Bruce E. Avery, of Avery & Upton, practices family law in Rockville, Maryland. He has applied interest-based negotiation techniques to resolving legal conflicts around the world, using problem-solving techniques that benefit and satisfy both parties without losing sight of his client’s interests, needs, goals, and feelings.
Bruce serves as a Best Interest Attorney, facilitator, and mediator for the Circuit Court for Montgomery County, Maryland and as a Parent Coordinator. He is a founding member of the Collaborative Practice Training Institute (CPTI), the Maryland Collaborative Practice Council (MCPC), and Collaborative Dispute Resolution Professionals, Inc., and is a member of the International Academy of Collaborative Professionals (IACP).
After retiring from the US Army where he served for 15 years as a Judge Advocate, Bruce opened his private practice in Rockville. In 2004 he formed the partnership Avery & Upton with his daughter, Prudence Upton. The firm restricts its practice to family law.
As a member of the Collaborative Practice Training Institute, Bruce has been involved in Collaborative training offered by the Maryland Institute for Continuing Professional Education of Lawyers (MICPEL), the Maryland Administrative Office of the Courts, and the Bar Association of Montgomery County, and trainings offered by CPTI itself. He has presented at the IACP annual forum. He also is an Adjunct Professor at the Francis King Carey School of Law of the University of Maryland where he co-teaches Collaborative Law and Family Law.
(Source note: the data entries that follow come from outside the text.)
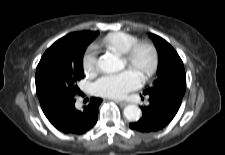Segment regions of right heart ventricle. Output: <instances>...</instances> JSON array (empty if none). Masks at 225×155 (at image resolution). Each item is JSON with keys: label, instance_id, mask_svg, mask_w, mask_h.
I'll return each instance as SVG.
<instances>
[{"label": "right heart ventricle", "instance_id": "right-heart-ventricle-1", "mask_svg": "<svg viewBox=\"0 0 225 155\" xmlns=\"http://www.w3.org/2000/svg\"><path fill=\"white\" fill-rule=\"evenodd\" d=\"M138 38L130 33L117 31L107 34L99 43V47L123 55Z\"/></svg>", "mask_w": 225, "mask_h": 155}]
</instances>
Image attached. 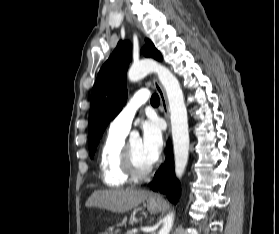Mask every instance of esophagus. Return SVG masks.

He authored “Specific Child Custody and Support Considerations in Military Family Law Cases,” in Strategies for Military Family Law (Aspartore, 2012). He has also presented on military family and pension law for the Maryland State Bar Association, Bar Association of Montgomery County, and Half Moon Education. Bruce graduated from Hobart College in1971 and University of Louisville, Brandeis School of Law in 1976. He is admitted to practice before the Supreme Court, Supreme Court of Kentucky, Court of Appeals of Maryland, DC Court of Appeals, and the Bar of the Republic.